Hello Everyone,
I have a question regarding the use of spack generated singularity containers on clusters.
# Build stage with Spack pre-installed and ready to be used
DOCKERFILE: FROM spack/ubuntu-bionic:latest as builder
# What we want to install and how we want to install it
# is specified in a manifest file (spack.yaml)
RUN mkdir /opt/spack-environment \
&& (echo "spack:" \
&& echo " specs:" \
&& echo " - ope...@3.1.3" \
&& echo " - petsc" \
&& echo " - v...@8.2.0" \
&& echo " - bo...@1.70.0" \
&& echo " - ei...@3.3.8" \
&& echo " - cmake" \
&& echo " packages:" \
&& echo " all:" \
&& echo " providers:" \
&& echo " mpi:" \
&& echo " - ope...@3.1.3" \
&& echo " concretization: together" \
&& echo " config:" \
&& echo " install_tree: /opt/software" \
&& echo " build_jobs: 60" \
&& echo " view: /opt/view") > /opt/spack-environment/spack.yaml
# Install the software, remove unnecessary deps
RUN cd /opt/spack-environment && spack env activate . && spack config get config && spack install --fail-fast && spack gc -y
# Modifications to the environment that are necessary to run
RUN cd /opt/spack-environment && \
spack env activate --sh -d . >> /etc/profile.d/z10_spack_environment.sh
ENTRYPOINT ["/bin/bash", "--rcfile", "/etc/profile", "-l"]
I have successfully used it for single node computations so I don't think it is a problem with image itself or the compatibility of OpenMPI in host and container.
However when I tried to use it for multi-node I get
Warning: Permanently added '[172.19.17.149]:22222' (ECDSA) to the list of known hosts.
Permission denied, please try again.
Permission denied, please try again.
Permission denied (publickey,gssapi-keyex,gssapi-with-mic,password).
--------------------------------------------------------------------------
ORTE was unable to reliably start one or more daemons.
This usually is caused by:
* not finding the required libraries and/or binaries on
one or more nodes. Please check your PATH and LD_LIBRARY_PATH
settings, or configure OMPI with --enable-orterun-prefix-by-default
* lack of authority to execute on one or more specified nodes.
Please verify your allocation and authorities.

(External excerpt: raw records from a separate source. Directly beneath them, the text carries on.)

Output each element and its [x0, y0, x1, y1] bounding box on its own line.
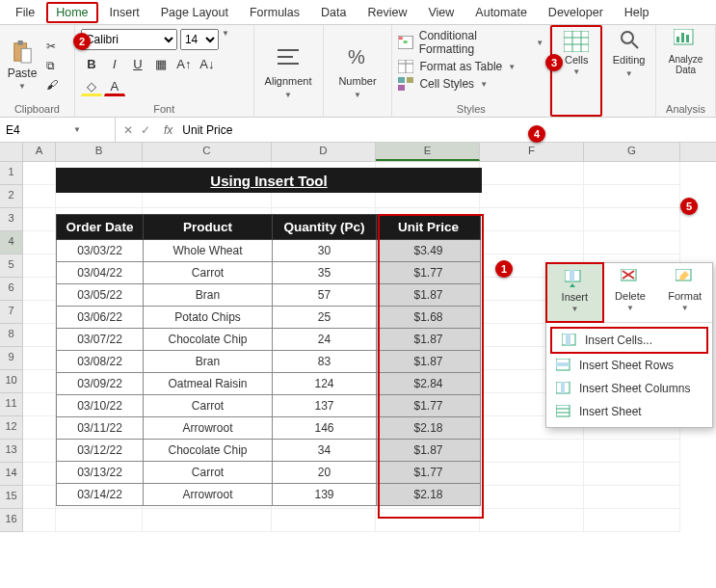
table-cell[interactable]: 146 — [273, 417, 377, 440]
cancel-icon[interactable]: ✕ — [123, 123, 133, 137]
cell[interactable] — [23, 162, 56, 185]
row-header-16[interactable]: 16 — [0, 509, 23, 532]
cell[interactable] — [23, 440, 56, 463]
row-header-8[interactable]: 8 — [0, 324, 23, 347]
cell[interactable] — [23, 347, 56, 370]
tab-automate[interactable]: Automate — [465, 2, 537, 23]
cell[interactable] — [23, 278, 56, 301]
cell[interactable] — [23, 463, 56, 486]
cell[interactable] — [584, 185, 680, 208]
menu-insert-sheet-columns[interactable]: Insert Sheet Columns — [546, 377, 712, 400]
table-cell[interactable]: $2.18 — [377, 417, 481, 440]
cell[interactable] — [23, 486, 56, 509]
analyze-icon[interactable] — [674, 29, 699, 50]
row-header-12[interactable]: 12 — [0, 416, 23, 440]
row-header-10[interactable]: 10 — [0, 370, 23, 393]
table-header[interactable]: Quantity (Pc) — [273, 215, 377, 240]
row-header-4[interactable]: 4 — [0, 231, 23, 254]
table-cell[interactable]: Arrowroot — [144, 484, 273, 506]
table-cell[interactable]: 03/06/22 — [57, 307, 144, 329]
table-cell[interactable]: 03/04/22 — [57, 262, 144, 284]
alignment-icon[interactable] — [274, 42, 303, 71]
format-painter-icon[interactable]: 🖌 — [46, 78, 58, 92]
cell[interactable] — [272, 509, 376, 532]
name-box[interactable]: ▼ — [0, 118, 116, 142]
cell[interactable] — [23, 254, 56, 278]
table-cell[interactable]: 83 — [273, 351, 377, 373]
table-cell[interactable]: Carrot — [144, 462, 273, 484]
percent-icon[interactable]: % — [343, 42, 372, 71]
font-name-select[interactable]: Calibri — [81, 29, 177, 50]
font-size-select[interactable]: 14 — [180, 29, 219, 50]
row-header-13[interactable]: 13 — [0, 440, 23, 463]
cell[interactable] — [23, 416, 56, 440]
row-header-11[interactable]: 11 — [0, 393, 23, 416]
table-cell[interactable]: $1.68 — [377, 307, 481, 329]
cell[interactable] — [23, 370, 56, 393]
cell[interactable] — [480, 231, 584, 254]
table-header[interactable]: Unit Price — [377, 215, 481, 240]
table-header[interactable]: Order Date — [57, 215, 144, 240]
tab-help[interactable]: Help — [615, 2, 659, 23]
select-all-corner[interactable] — [0, 143, 23, 161]
cell[interactable] — [23, 185, 56, 208]
name-box-input[interactable] — [6, 123, 73, 137]
table-cell[interactable]: $2.84 — [377, 373, 481, 395]
row-header-1[interactable]: 1 — [0, 162, 23, 185]
table-cell[interactable]: Bran — [144, 351, 273, 373]
tab-developer[interactable]: Developer — [539, 2, 613, 23]
table-cell[interactable]: Carrot — [144, 395, 273, 417]
table-cell[interactable]: 30 — [273, 240, 377, 262]
find-icon[interactable] — [619, 29, 640, 50]
delete-dropdown-button[interactable]: Delete▼ — [603, 263, 658, 322]
format-as-table-button[interactable]: Format as Table▼ — [398, 60, 544, 73]
row-header-3[interactable]: 3 — [0, 208, 23, 231]
table-cell[interactable]: 57 — [273, 284, 377, 307]
font-color-button[interactable]: A — [104, 77, 125, 96]
table-cell[interactable]: 03/03/22 — [57, 240, 144, 262]
insert-dropdown-button[interactable]: Insert▼ — [545, 262, 604, 323]
table-cell[interactable]: Whole Wheat — [144, 240, 273, 262]
table-cell[interactable]: 03/05/22 — [57, 284, 144, 307]
cell[interactable] — [23, 208, 56, 231]
row-header-5[interactable]: 5 — [0, 254, 23, 278]
table-cell[interactable]: 03/12/22 — [57, 440, 144, 462]
cell[interactable] — [584, 162, 680, 185]
row-header-6[interactable]: 6 — [0, 278, 23, 301]
table-cell[interactable]: 03/11/22 — [57, 417, 144, 440]
table-cell[interactable]: Carrot — [144, 262, 273, 284]
tab-data[interactable]: Data — [311, 2, 356, 23]
cell[interactable] — [480, 208, 584, 231]
col-header-G[interactable]: G — [584, 143, 680, 161]
tab-insert[interactable]: Insert — [100, 2, 149, 23]
cell[interactable] — [584, 208, 680, 231]
cell[interactable] — [584, 486, 680, 509]
cell[interactable] — [584, 231, 680, 254]
cell[interactable] — [584, 509, 680, 532]
col-header-F[interactable]: F — [480, 143, 584, 161]
cell[interactable] — [480, 509, 584, 532]
formula-input[interactable] — [178, 123, 716, 137]
format-dropdown-button[interactable]: Format▼ — [657, 263, 712, 322]
tab-review[interactable]: Review — [358, 2, 416, 23]
table-cell[interactable]: 03/13/22 — [57, 462, 144, 484]
row-header-7[interactable]: 7 — [0, 301, 23, 324]
col-header-C[interactable]: C — [143, 143, 272, 161]
cell[interactable] — [56, 509, 143, 532]
cell[interactable] — [584, 463, 680, 486]
table-cell[interactable]: Potato Chips — [144, 307, 273, 329]
col-header-E[interactable]: E — [376, 143, 480, 161]
cell-styles-button[interactable]: Cell Styles▼ — [398, 77, 544, 91]
decrease-font-button[interactable]: A↓ — [197, 54, 218, 73]
conditional-formatting-button[interactable]: Conditional Formatting▼ — [398, 29, 544, 56]
table-cell[interactable]: $1.77 — [377, 262, 481, 284]
table-cell[interactable]: 24 — [273, 329, 377, 351]
col-header-B[interactable]: B — [56, 143, 143, 161]
cell[interactable] — [143, 509, 272, 532]
row-header-14[interactable]: 14 — [0, 463, 23, 486]
cell[interactable] — [584, 440, 680, 463]
table-cell[interactable]: 34 — [273, 440, 377, 462]
table-cell[interactable]: 03/14/22 — [57, 484, 144, 506]
underline-button[interactable]: U — [127, 54, 148, 73]
table-cell[interactable]: Bran — [144, 284, 273, 307]
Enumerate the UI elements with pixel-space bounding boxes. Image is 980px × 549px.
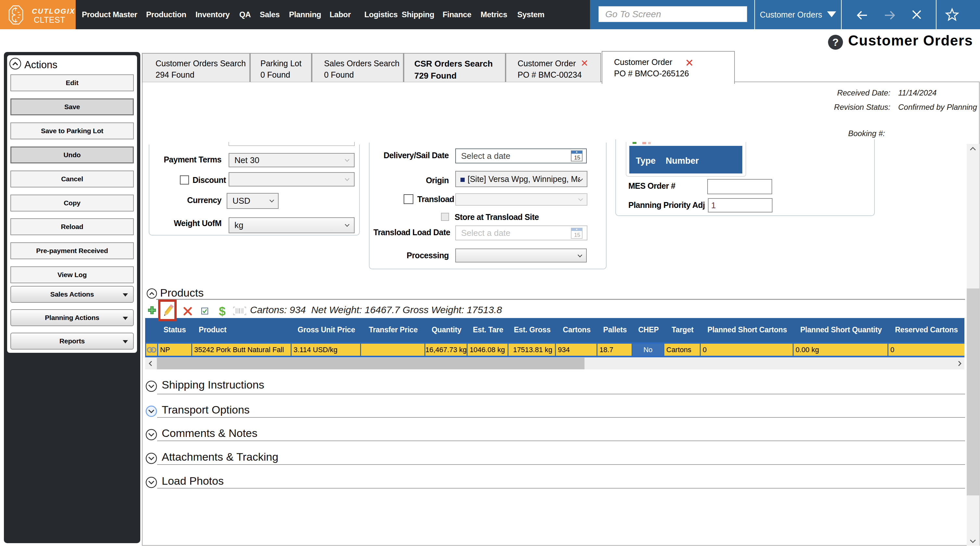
svg-text:15: 15 bbox=[574, 232, 580, 238]
svg-text:15: 15 bbox=[574, 155, 580, 161]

* the inability to write startup files into /tmp (--tmpdir/orte_tmpdir_base).
Please check with your sys admin to determine the correct location to use.
* compilation of the orted with dynamic libraries when static are required
(e.g., on Cray). Please check your configure cmd line and consider using
one of the contrib/platform definitions for your system type.
* an inability to create a connection back to mpirun due to a
lack of common network interfaces and/or no route found between
them. Please check network connectivity (including firewalls
and network routing requirements).
--------------------------------------------------------------------------
the mpi exec command is like this, mpiexec -N 2 -n 72 -npernode 36 -machinefile "${PJM_O_NODEINF}" \
singularity exec "${SIF_PATH_IN_HOST}" "${BIN_PATH_IN_SIF}"
Am I missing something here?
Could it be a problem with inifinband support, resource-manager support when building the openmpi in the container? Should rebuild the image again?
I greatly appreciate any help you can provide